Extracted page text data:
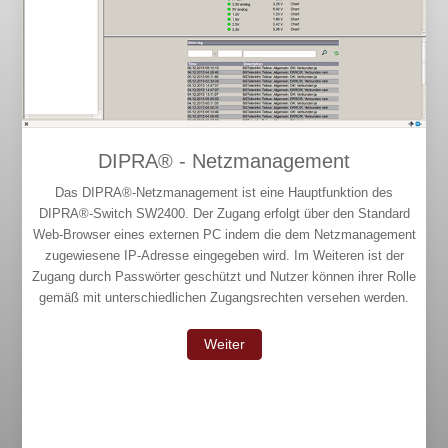
DIPRA® - Netzmanagement
Das DIPRA®-Netzmanagement ist eine Hauptfunktion des
DIPRA®-Switch SW2400. Der Zugang erfolgt über den Standard
Web-Browser eines externen PC indem die dem Netzmanagement
zugewiesene IP-Adresse eingegeben wird. Im Weiteren ist der
Zugang durch Passwörter geschützt und Nutzer können ihrer Rolle
gemäß mit unterschiedlichen Zugangsrechten versehen werden.
Weiter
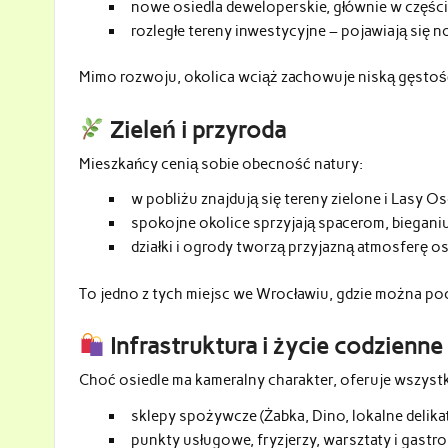
nowe osiedla deweloperskie, głównie w częśc
rozległe tereny inwestycyjne – pojawiają się 
Mimo rozwoju, okolica wciąż zachowuje niską gęstoś
Zieleń i przyroda
Mieszkańcy cenią sobie obecność natury:
w pobliżu znajdują się tereny zielone i Lasy O
spokojne okolice sprzyjają spacerom, biegani
działki i ogrody tworzą przyjazną atmosferę os
To jedno z tych miejsc we Wrocławiu, gdzie można poc
Infrastruktura i życie codzienne
Choć osiedle ma kameralny charakter, oferuje wszyst
sklepy spożywcze (Żabka, Dino, lokalne delika
punkty usługowe, fryzjerzy, warsztaty i gastr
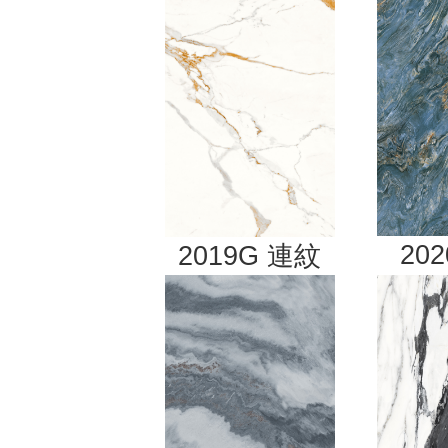
20
2019G
連紋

**DIRECTIONS FOR THIS TASK**
Extract, character for character, every line from the one that holds "punkty usługowe, fryzjerzy, warsztaty i gastr" through the end of the entries above. Include both boundary lines and no pictures.

**ANSWER SPACE**
punkty usługowe, fryzjerzy, warsztaty i gastr
20
2019G
連紋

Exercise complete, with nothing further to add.